[What the exercise asks] A faithful, word-for-word copy of the data below is required, without pictures.
___ Source material
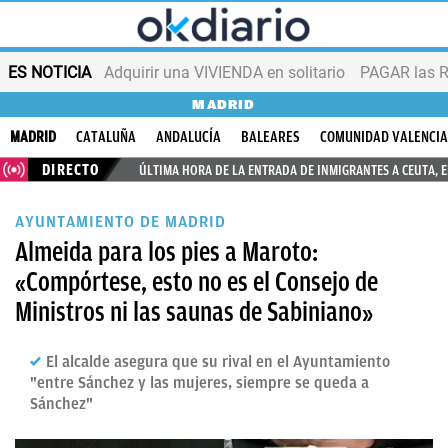
ES NOTICIA
Adquirir una VIVIENDA en solitario
PAGAR las R
MADRID
MADRID
CATALUÑA
ANDALUCÍA
BALEARES
COMUNIDAD VALENCI
DIRECTO
ÚLTIMA HORA DE LA ENTRADA DE INMIGRANTES A CEUTA, 
AYUNTAMIENTO DE MADRID
Almeida para los pies a Maroto:
«Compórtese, esto no es el Consejo de
Ministros ni las saunas de Sabiniano»
El alcalde asegura que su rival en el Ayuntamiento
"entre Sánchez y las mujeres, siempre se queda a
Sánchez"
______
[Answer to this exercise]
ES NOTICIA
Adquirir una VIVIENDA en solitario
PAGAR las R
MADRID
MADRID
CATALUÑA
ANDALUCÍA
BALEARES
COMUNIDAD VALENCI
DIRECTO
ÚLTIMA HORA DE LA ENTRADA DE INMIGRANTES A CEUTA, 
AYUNTAMIENTO DE MADRID
Almeida para los pies a Maroto:
«Compórtese, esto no es el Consejo de
Ministros ni las saunas de Sabiniano»
El alcalde asegura que su rival en el Ayuntamiento
"entre Sánchez y las mujeres, siempre se queda a
Sánchez"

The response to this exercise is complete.